Mr. Loach said the January net sales estimates were "very good numbers," given the tough year for stock markets in 2001, and the recent collapse of energy trader Enron Corp. of Houston,which has shaken the confidence of some investors.

In January, North American stock markets also turned in a lacklustre performance. The Toronto Stock Exchange 300-stock index, including reinvested dividends, slipped 0.4 per cent in January after shedding 13 per cent in 2001.

Mr.
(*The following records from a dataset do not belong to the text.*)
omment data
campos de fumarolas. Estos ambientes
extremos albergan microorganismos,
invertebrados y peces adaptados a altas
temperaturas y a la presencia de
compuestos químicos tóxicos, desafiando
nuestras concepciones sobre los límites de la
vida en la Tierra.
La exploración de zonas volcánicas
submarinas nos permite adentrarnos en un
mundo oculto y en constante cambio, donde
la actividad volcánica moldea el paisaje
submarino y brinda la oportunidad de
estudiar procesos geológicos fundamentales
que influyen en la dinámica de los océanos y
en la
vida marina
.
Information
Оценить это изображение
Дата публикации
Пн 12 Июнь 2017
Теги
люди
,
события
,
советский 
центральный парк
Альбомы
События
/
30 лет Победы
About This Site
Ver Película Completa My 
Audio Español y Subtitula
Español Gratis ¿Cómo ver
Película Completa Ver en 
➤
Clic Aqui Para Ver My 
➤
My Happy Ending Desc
Loach said January is not historically stellar for industry net sales. "February is the month we are concerned about -- it will indicate the health of the industry."

Among the bank-owned and all fund companies, Royal Mutual Funds Inc. was the leader with $443-million in net sales. Bill Gunton, vice-president of marketing for Royal Mutual Funds, said that more than 50 per cent of its net sales continued to flow into safe-haven money market funds.
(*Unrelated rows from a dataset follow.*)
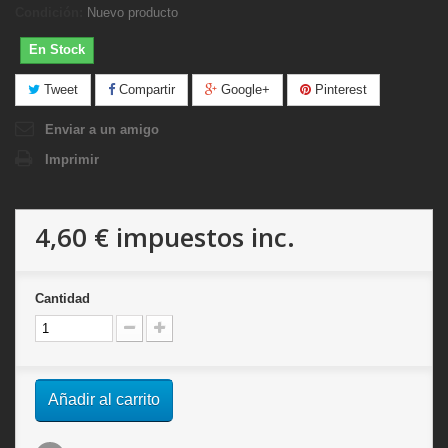
Condición:
Nuevo producto
En Stock
Tweet
Compartir
Google+
Pinterest
Enviar a un amigo
Imprimir
4,60 €
impuestos inc.
Cantidad
Añadir al carrito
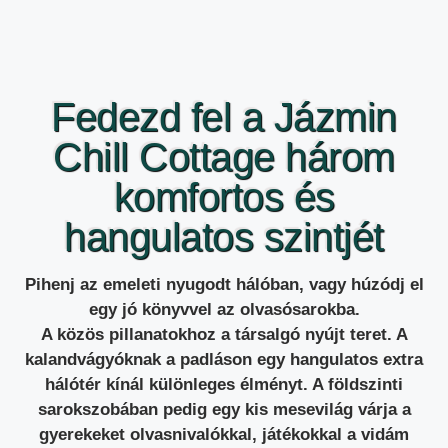
Fedezd fel a Jázmin
Chill Cottage három
komfortos és
hangulatos szintjét
Pihenj az emeleti nyugodt hálóban, vagy húzódj el
egy jó könyvvel az olvasósarokba.
A közös pillanatokhoz a társalgó nyújt teret. A
kalandvágyóknak a padláson egy hangulatos extra
hálótér kínál különleges élményt. A földszinti
sarokszobában pedig egy kis mesevilág várja a
gyerekeket olvasnivalókkal, játékokkal a vidám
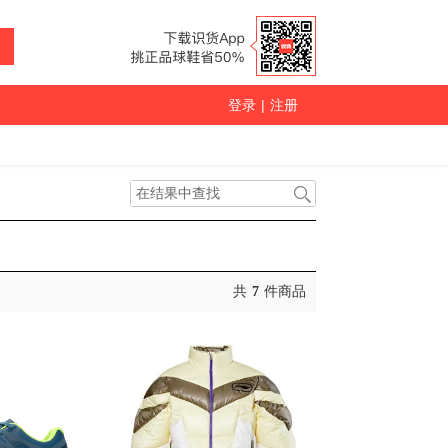
登录
|
注册
共
7
件商品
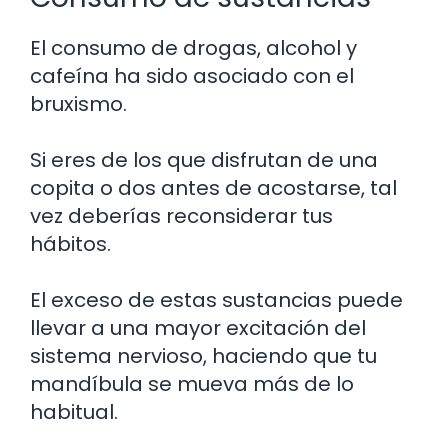
El consumo de drogas, alcohol y
cafeína ha sido asociado con el
bruxismo.
Si eres de los que disfrutan de una
copita o dos antes de acostarse, tal
vez deberías reconsiderar tus
hábitos.
El exceso de estas sustancias puede
llevar a una mayor excitación del
sistema nervioso, haciendo que tu
mandíbula se mueva más de lo
habitual.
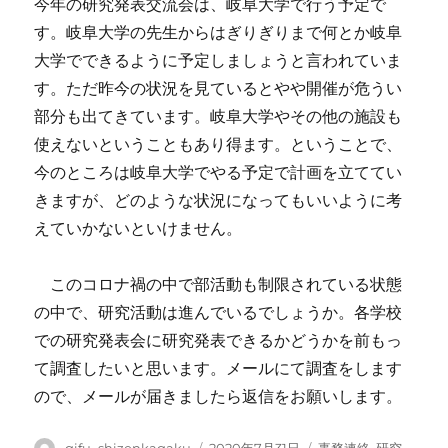
今年の研究発表交流会は、岐阜大学で行う予定で
す。岐阜大学の先生からはぎりぎりまで何とか岐阜
大学でできるように予定しましょうと言われていま
す。ただ昨今の状況を見ているとやや開催が危うい
部分も出てきています。岐阜大学やその他の施設も
使えないということもあり得ます。ということで、
今のところは岐阜大学でやる予定で計画を立ててい
きますが、どのような状況になってもいいように考
えていかないといけません。
このコロナ禍の中で部活動も制限されている状態
の中で、研究活動は進んでいるでしょうか。各学校
での研究発表会に研究発表できるかどうかを前もっ
て調査したいと思います。メールにて調査をします
ので、メールが届きましたら返信をお願いします。
投
投
カ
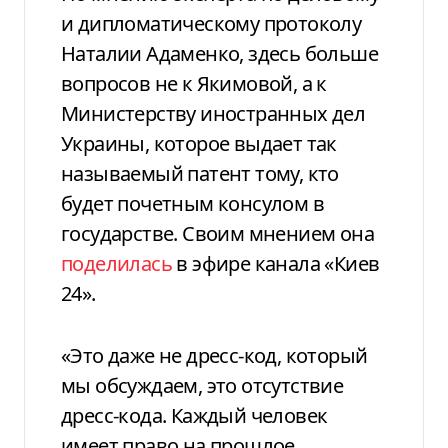
и дипломатическому протоколу
Наталии Адаменко, здесь больше
вопросов не к Якимовой, а к
Министерству иностранных дел
Украины, которое выдает так
называемый патент тому, кто
будет почетным консулом в
государстве. Своим мнением она
поделилась
в эфире канала «Киев
24».
«Это даже не дресс-код, который
мы обсуждаем, это отсутствие
дресс-кода. Каждый человек
имеет право на прошлое,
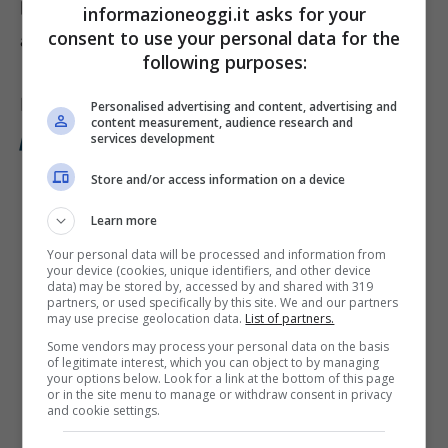
potrebbe richiedere di allegare certificazioni
informazioneoggi.it asks for your
consent to use your personal data for the
aggiuntive.
following purposes:
Leggi anche: “
Assegno unico figli a carico:
Personalised advertising and content, advertising and
content measurement, audience research and
più ricco da gennaio 2024, i nuovi importi
“.
services development
Store and/or access information on a device
Learn more
Your personal data will be processed and information from
your device (cookies, unique identifiers, and other device
data) may be stored by, accessed by and shared with 319
partners, or used specifically by this site. We and our partners
may use precise geolocation data.
List of partners.
Some vendors may process your personal data on the basis
of legitimate interest, which you can object to by managing
your options below. Look for a link at the bottom of this page
or in the site menu to manage or withdraw consent in privacy
and cookie settings.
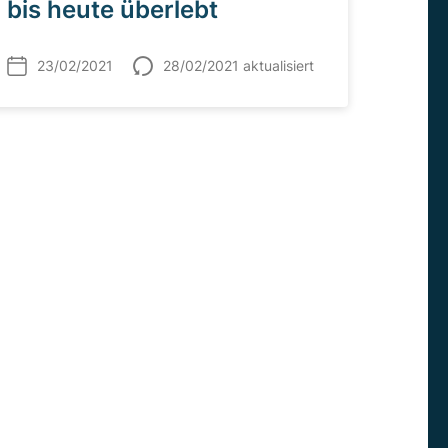
bis heute überlebt
23/02/2021
28/02/2021 aktualisiert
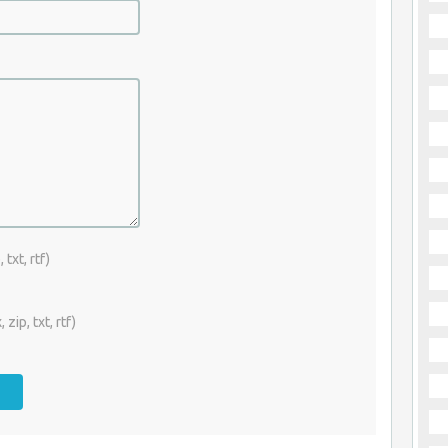
txt, rtf)
zip, txt, rtf)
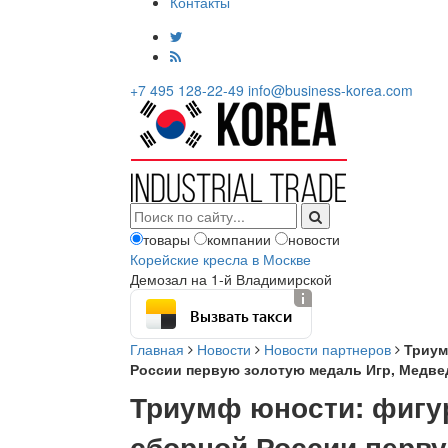
Контакты
+7 495 128-22-49
info@business-korea.com
товары
компании
новости
Корейские кресла в Москве
Демозал на 1-й Владимирской
Вызвать такси
Главная
Новости
Новости партнеров
Триум
России первую золотую медаль Игр, Медве
Триумф юности: фигур
сборной России перву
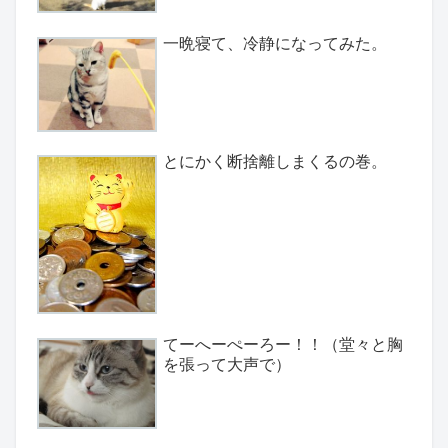
一晩寝て、冷静になってみた。
とにかく断捨離しまくるの巻。
てーへーぺーろー！！（堂々と胸
を張って大声で）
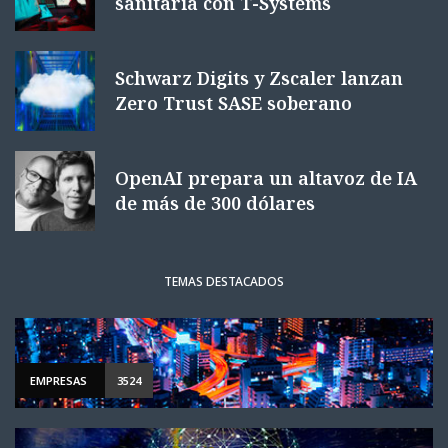
sanitaria con T-Systems
Schwarz Digits y Zscaler lanzan
Zero Trust SASE soberano
OpenAI prepara un altavoz de IA
de más de 300 dólares
TEMAS DESTACADOS
EMPRESAS
3524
CIBC Securities Inc. attracted $315-million in net sales; Scotia Securities Inc., $274.8-million; BMO Mutual Funds Inc., $96-million and TD Asset Management Inc., $90.1-million.

Among non-bank companies, AIM Funds Management Inc. rose to the top of the heap for the second consecutive month. It took in $229-million in net sales.

Dwayne Dreger, AIM's vice-president of communications, said that the top five selling funds were the Trimark funds, whose value-oriented investment style has been in vogue over the past year. (The company also sells growth-oriented funds under the AIM brand.)

Mr. Dreger said the largest net redemptions came in the firm's two money market funds to the tune of $50-million.

"It certainly seems that folks are starting to withdraw the cash they have on the sidelines and starting to commit it to the market."

Among other companies, AGF Management Ltd. took in $166-million; ClaringtonFunds Inc.,$165-million; Fidelity Investments Canada Ltd., $111-million; AIC Ltd., $76.5 million; Talvest Fund Management Inc., $32.5-million; C.I. Fund Management Inc.,$19-million, Synergy Asset Management Inc., $14-million and Altamira Investment Services Inc., $5.1-million.

Investors Group Inc. took in $100-million but its subsidiary, Mackenzie Financial Corp., posted net redemptions of $101-million.

Other companies suffering from net outflows included StrategicNova Mutual Funds Inc., $38-million; Franklin Templeton Investments Corp., $14-million; Elliott & Page Ltd., $4-million and Dynamic Mutual Funds Ltd., $3-million.